* Prompt
Write out all of the records precisely. Skip anything that is a picture.

* Entries supplied
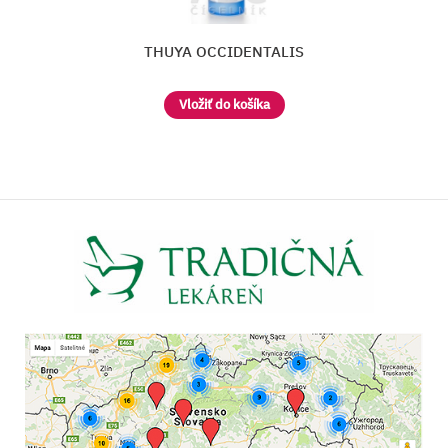
CONIUM MACULATUM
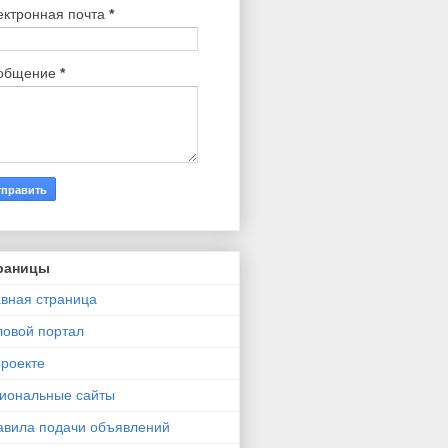
ектронная почта
*
общение
*
раницы
авная страница
ловой портал
проекте
гиональные сайты
авила подачи объявлений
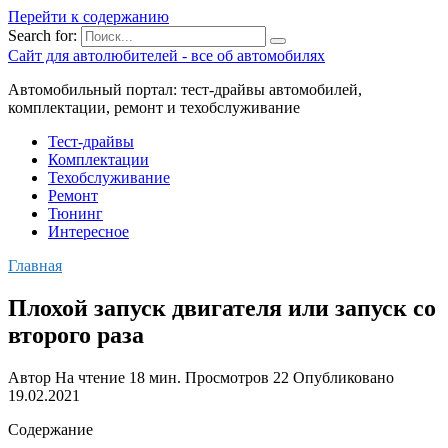
Перейти к содержанию
Search for:
Сайт для автолюбителей - все об автомобилях
Автомобильный портал: тест-драйвы автомобилей,
комплектации, ремонт и техобслуживание
Тест-драйвы
Комплектации
Техобслуживание
Ремонт
Тюнинг
Интересное
Главная
Плохой запуск двигателя или запуск со
второго раза
Автор
На чтение
18 мин.
Просмотров
22
Опубликовано
19.02.2021
Содержание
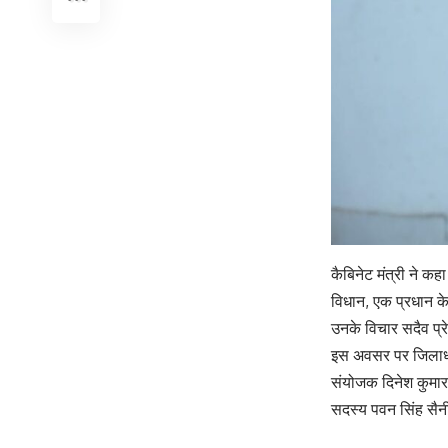
कैबिनेट मंत्री ने क
विधान, एक प्रधान के 
उनके विचार सदैव प्रे
इस अवसर पर जिलाध्यक्
संयोजक दिनेश कुमार
सदस्य पवन सिंह सैनी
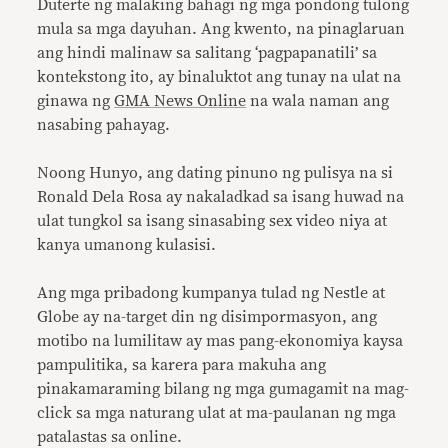
Duterte ng malaking bahagi ng mga pondong tulong
mula sa mga dayuhan. Ang kwento, na pinaglaruan
ang hindi malinaw sa salitang ‘pagpapanatili’ sa
kontekstong ito, ay binaluktot ang tunay na ulat na
ginawa ng
GMA News Online
na wala naman ang
nasabing pahayag.
Noong Hunyo, ang dating pinuno ng pulisya na si
Ronald Dela Rosa ay nakaladkad sa isang huwad na
ulat tungkol sa isang sinasabing sex video niya at
kanya umanong kulasisi.
Ang mga pribadong kumpanya tulad ng Nestle at
Globe ay na-target din ng disimpormasyon, ang
motibo na lumilitaw ay mas pang-ekonomiya kaysa
pampulitika, sa karera para makuha ang
pinakamaraming bilang ng mga gumagamit na mag-
click sa mga naturang ulat at ma-paulanan ng mga
patalastas sa online.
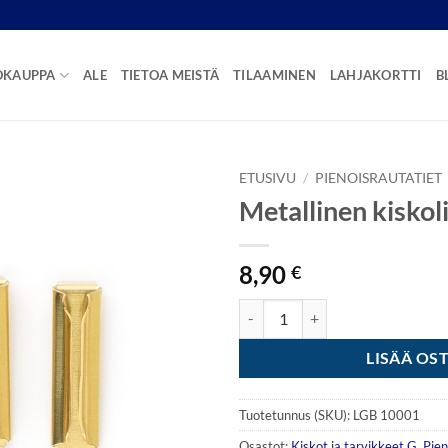
OKAUPPA
ALE
TIETOA MEISTÄ
TILAAMINEN
LAHJAKORTTI
B
ETUSIVU
/
PIENOISRAUTATIET
Metallinen kiskoli
8,90
€
Metallinen kiskoliitin 10kpl määr
LISÄÄ OS
Tuotetunnus (SKU):
LGB 10001
Osastot:
Kiskot ja tarvikkeet G
,
Pien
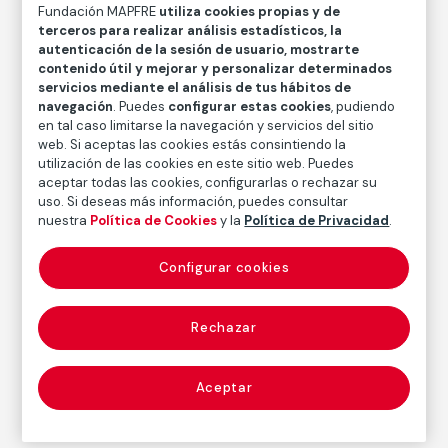
Fundación MAPFRE
utiliza cookies propias y de
Técnica
terceros para realizar análisis estadísticos, la
Aguafuerte sobre papel
autenticación de la sesión de usuario, mostrarte
contenido útil y mejorar y personalizar determinados
Medidas
servicios mediante el análisis de tus hábitos de
Medidas mancha: 26 × 21,5
navegación
. Puedes
configurar estas cookies
, pudiendo
Medidas con marco: 62 × 82 cm
en tal caso limitarse la navegación y servicios del sitio
web. Si aceptas las cookies estás consintiendo la
Inventario
utilización de las cookies en este sitio web. Puedes
FM000465
aceptar todas las cookies, configurarlas o rechazar su
uso. Si deseas más información, puedes consultar
Fecha
nuestra
Política de Cookies
y la
Política de Privacidad
.
ca. 1932-1933
Configurar cookies
Inscripción/Leyenda
Firmado en el ángulo inferior derecho de la lámina: “J.
Solana”
Rechazar
Autor
Aceptar
José Gutiérrez Solana
Nacimiento: Madrid, 1886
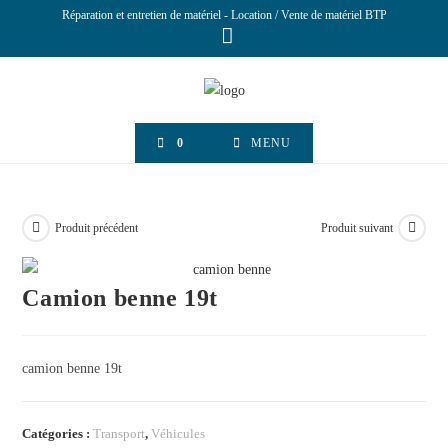
Réparation et entretien de matériel - Location / Vente de matériel BTP
0
MENU
Produit précédent
Produit suivant
Camion benne 19t
camion benne 19t
Catégories :
Transport
,
Véhicules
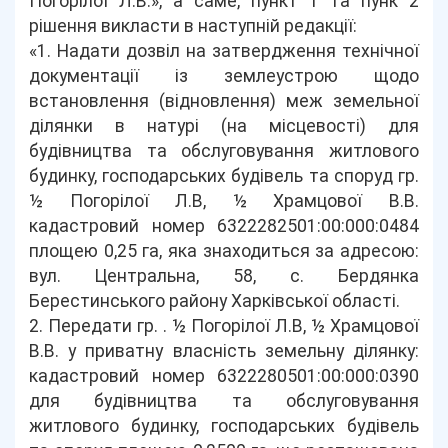
Погорілої Л.В.», а саме, пункт 1 та пунк 2
рішення викласти в наступній редакції:
«1. Надати дозвіл на затвердження технічної
документації із землеустрою щодо
встановлення (відновлення) меж земельної
ділянки в натурі (на місцевості) для
будівництва та обслуговування житлового
будинку, господарських будівель та споруд гр.
½ Погорілої Л.В, ½ Храмцової В.В.
кадастровий номер 6322282501:00:000:0484
площею 0,25 га, яка знаходиться за адресою:
вул. Центральна, 58, с. Бердянка
Берестинського району Харківської області.
2. Передати гр. . ½ Погорілої Л.В, ½ Храмцової
В.В. у приватну власність земельну ділянку:
кадастровий номер 6322280501:00:000:0390
для будівництва та обслуговування
житлового будинку, господарських будівель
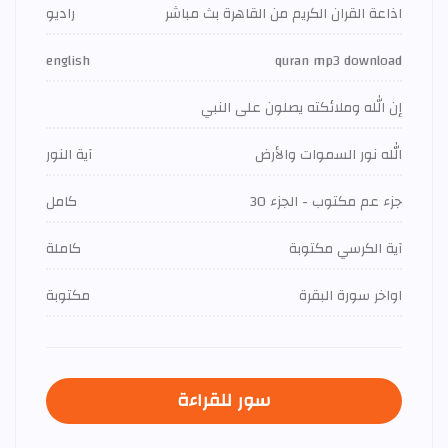
اذاعة القران الكريم من القاهرة بث مباشر
راديو
english
quran mp3 download
إن الله وملائكته يصلون على النبي
الله نور السموات والأرض
آية النور
جزء عم مكتوب - الجزء 30
كامل
آية الكرسي مكتوبة
كاملة
اواخر سورة البقرة
مكتوبة
سور للقراءة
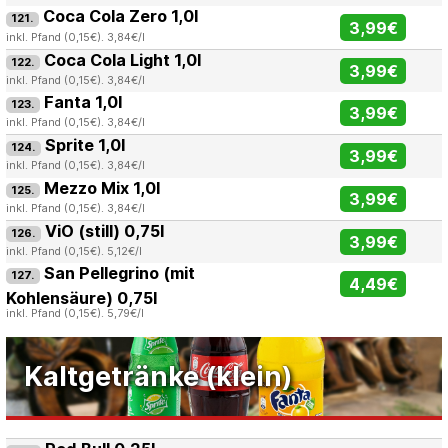
Coca Cola Zero 1,0l
121.
3,99€
inkl. Pfand (0,15€). 3,84€/l
Coca Cola Light 1,0l
122.
3,99€
inkl. Pfand (0,15€). 3,84€/l
Fanta 1,0l
123.
3,99€
inkl. Pfand (0,15€). 3,84€/l
Sprite 1,0l
124.
3,99€
inkl. Pfand (0,15€). 3,84€/l
Mezzo Mix 1,0l
125.
3,99€
inkl. Pfand (0,15€). 3,84€/l
ViO (still) 0,75l
126.
3,99€
inkl. Pfand (0,15€). 5,12€/l
San Pellegrino (mit
127.
4,49€
Kohlensäure) 0,75l
inkl. Pfand (0,15€). 5,79€/l
Kaltgetränke (klein)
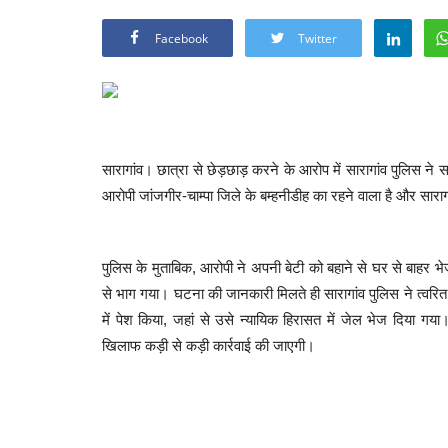
Facebook
Twitter
सारागांव। छात्रा से छेड़छाड़ करने के आरोप में सारागांव पुलिस न
आरोपी जांजगीर-चाम्पा जिले के बम्हनीडीह का रहने वाला है और सारागां
पुलिस के मुताबिक, आरोपी ने अपनी बेटी को बहाने से घर से बाहर भ
से भाग गया। घटना की जानकारी मिलते ही सारागांव पुलिस ने त्वरित
में पेश किया, जहां से उसे न्यायिक हिरासत में जेल भेज दिया गय
खिलाफ कड़ी से कड़ी कार्रवाई की जाएगी।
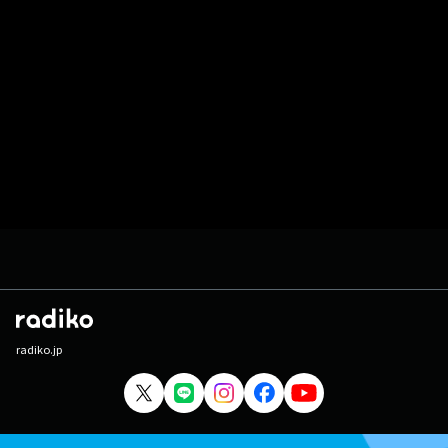
radiko.jp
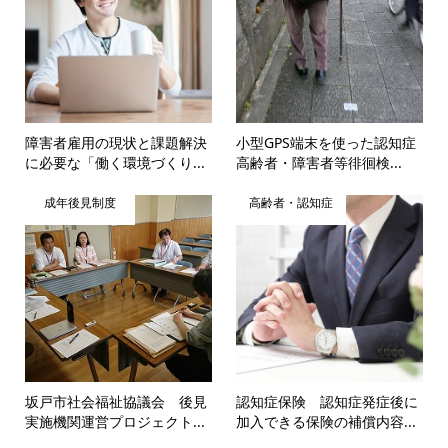
障害者雇用の現状と課題解決
小型GPS端末を使った認知症
に必要な「働く環境づくり...
高齢者・障害者等徘徊検...
成年後見制度
高齢者・認知症
坂戸市社会福祉協議会 後見
認知症保険 認知症発症後に
実施機関運営プロジェクト...
加入できる保険の補償内容...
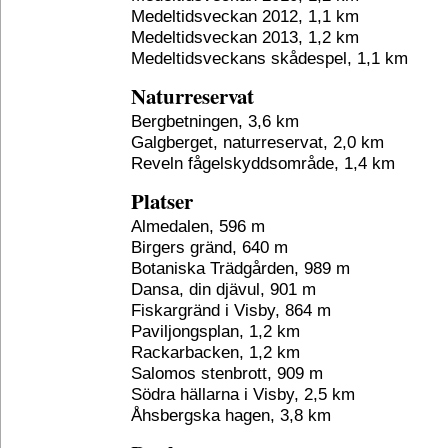
Medeltidsveckan 2012, 1,1 km
Medeltidsveckan 2013, 1,2 km
Medeltidsveckans skådespel, 1,1 km
Naturreservat
Bergbetningen, 3,6 km
Galgberget, naturreservat, 2,0 km
Reveln fågelskyddsområde, 1,4 km
Platser
Almedalen, 596 m
Birgers gränd, 640 m
Botaniska Trädgården, 989 m
Dansa, din djävul, 901 m
Fiskargränd i Visby, 864 m
Paviljongsplan, 1,2 km
Rackarbacken, 1,2 km
Salomos stenbrott, 909 m
Södra hällarna i Visby, 2,5 km
Åhsbergska hagen, 3,8 km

* Answer
CONIUM MACULATUM
ектронная почта
*
общение
*
раницы
авная страница
ловой портал
проекте
гиональные сайты
авила подачи объявлений
Перейти к содержанию
Search for:
Сайт для автолюбителей - все об автомобилях
Автомобильный портал: тест-драйвы автомобилей,
комплектации, ремонт и техобслуживание
Тест-драйвы
Комплектации
Техобслуживание
Ремонт
Тюнинг
Интересное
Главная
Плохой запуск двигателя или запуск со
второго раза
Автор
На чтение
18 мин.
Просмотров
22
Опубликовано
19.02.2021
Содержание
कैबिनेट मंत्री ने क
विधान, एक प्रधान के 
उनके विचार सदैव प्रे
इस अवसर पर जिलाध्यक्
संयोजक दिनेश कुमार
सदस्य पवन सिंह सैनी
Duterte ng malaking bahagi ng mga pondong tulong
mula sa mga dayuhan. Ang kwento, na pinaglaruan
ang hindi malinaw sa salitang ‘pagpapanatili’ sa
kontekstong ito, ay binaluktot ang tunay na ulat na
ginawa ng
GMA News Online
na wala naman ang
nasabing pahayag.
Noong Hunyo, ang dating pinuno ng pulisya na si
Ronald Dela Rosa ay nakaladkad sa isang huwad na
ulat tungkol sa isang sinasabing sex video niya at
kanya umanong kulasisi.
Ang mga pribadong kumpanya tulad ng Nestle at
Globe ay na-target din ng disimpormasyon, ang
motibo na lumilitaw ay mas pang-ekonomiya kaysa
pampulitika, sa karera para makuha ang
pinakamaraming bilang ng mga gumagamit na mag-
click sa mga naturang ulat at ma-paulanan ng mga
patalastas sa online.
OKAUPPA
ALE
TIETOA MEISTÄ
TILAAMINEN
LAHJAKORTTI
B
ETUSIVU
/
PIENOISRAUTATIET
Metallinen kiskoli
8,90
€
Metallinen kiskoliitin 10kpl määr
LISÄÄ OS
Tuotetunnus (SKU):
LGB 10001
Osastot:
Kiskot ja tarvikkeet G
,
Pien
Fundación MAPFRE
utiliza cookies propias y de
Técnica
terceros para realizar análisis estadísticos, la
Aguafuerte sobre papel
autenticación de la sesión de usuario, mostrarte
contenido útil y mejorar y personalizar determinados
Medidas
servicios mediante el análisis de tus hábitos de
Medidas mancha: 26 × 21,5
navegación
. Puedes
configurar estas cookies
, pudiendo
Medidas con marco: 62 × 82 cm
en tal caso limitarse la navegación y servicios del sitio
web. Si aceptas las cookies estás consintiendo la
Inventario
utilización de las cookies en este sitio web. Puedes
FM000465
aceptar todas las cookies, configurarlas o rechazar su
uso. Si deseas más información, puedes consultar
Fecha
nuestra
Política de Cookies
y la
Política de Privacidad
.
ca. 1932-1933
Configurar cookies
Inscripción/Leyenda
Firmado en el ángulo inferior derecho de la lámina: “J.
Solana”
Rechazar
Autor
Aceptar
José Gutiérrez Solana
Nacimiento: Madrid, 1886
Réparation et entretien de matériel - Location / Vente de matériel BTP
0
MENU
Produit précédent
Produit suivant
Camion benne 19t
camion benne 19t
Catégories :
Transport
,
Véhicules
Погорілої Л.В.», а саме, пункт 1 та пунк 2
рішення викласти в наступній редакції:
«1. Надати дозвіл на затвердження технічної
документації із землеустрою щодо
встановлення (відновлення) меж земельної
ділянки в натурі (на місцевості) для
будівництва та обслуговування житлового
будинку, господарських будівель та споруд гр.
½ Погорілої Л.В, ½ Храмцової В.В.
кадастровий номер 6322282501:00:000:0484
площею 0,25 га, яка знаходиться за адресою:
вул. Центральна, 58, с. Бердянка
Берестинського району Харківської області.
2. Передати гр. . ½ Погорілої Л.В, ½ Храмцової
В.В. у приватну власність земельну ділянку:
кадастровий номер 6322280501:00:000:0390
для будівництва та обслуговування
житлового будинку, господарських будівель
اذاعة القران الكريم من القاهرة بث مباشر
راديو
english
quran mp3 download
إن الله وملائكته يصلون على النبي
الله نور السموات والأرض
آية النور
جزء عم مكتوب - الجزء 30
كامل
آية الكرسي مكتوبة
كاملة
اواخر سورة البقرة
مكتوبة
سور للقراءة
Coca Cola Zero 1,0l
121.
3,99€
inkl. Pfand (0,15€). 3,84€/l
Coca Cola Light 1,0l
122.
3,99€
inkl. Pfand (0,15€). 3,84€/l
Fanta 1,0l
123.
3,99€
inkl. Pfand (0,15€). 3,84€/l
Sprite 1,0l
124.
3,99€
inkl. Pfand (0,15€). 3,84€/l
Mezzo Mix 1,0l
125.
3,99€
inkl. Pfand (0,15€). 3,84€/l
ViO (still) 0,75l
126.
3,99€
inkl. Pfand (0,15€). 5,12€/l
San Pellegrino (mit
127.
4,49€
Kohlensäure) 0,75l
inkl. Pfand (0,15€). 5,79€/l
Kaltgetränke (klein)
Facebook
Twitter
सारागांव। छात्रा से छेड़छाड़ करने के आरोप में सारागांव पुलिस न
आरोपी जांजगीर-चाम्पा जिले के बम्हनीडीह का रहने वाला है और सारागां
पुलिस के मुताबिक, आरोपी ने अपनी बेटी को बहाने से घर से बाहर भ
से भाग गया। घटना की जानकारी मिलते ही सारागांव पुलिस ने त्वरित
में पेश किया, जहां से उसे न्यायिक हिरासत में जेल भेज दिया गय
खिलाफ कड़ी से कड़ी कार्रवाई की जाएगी।
radiko.jp
障害者雇用の現状と課題解決
小型GPS端末を使った認知症
に必要な「働く環境づくり...
高齢者・障害者等徘徊検...
成年後見制度
高齢者・認知症
坂戸市社会福祉協議会 後見
認知症保険 認知症発症後に
実施機関運営プロジェクト...
加入できる保険の補償内容...
Medeltidsveckan 2012, 1,1 km
Medeltidsveckan 2013, 1,2 km
Medeltidsveckans skådespel, 1,1 km
Naturreservat
Bergbetningen, 3,6 km
Galgberget, naturreservat, 2,0 km
Reveln fågelskyddsområde, 1,4 km
Platser
Almedalen, 596 m
Birgers gränd, 640 m
Botaniska Trädgården, 989 m
Dansa, din djävul, 901 m
Fiskargränd i Visby, 864 m
Paviljongsplan, 1,2 km
Rackarbacken, 1,2 km
Salomos stenbrott, 909 m
Södra hällarna i Visby, 2,5 km
Åhsbergska hagen, 3,8 km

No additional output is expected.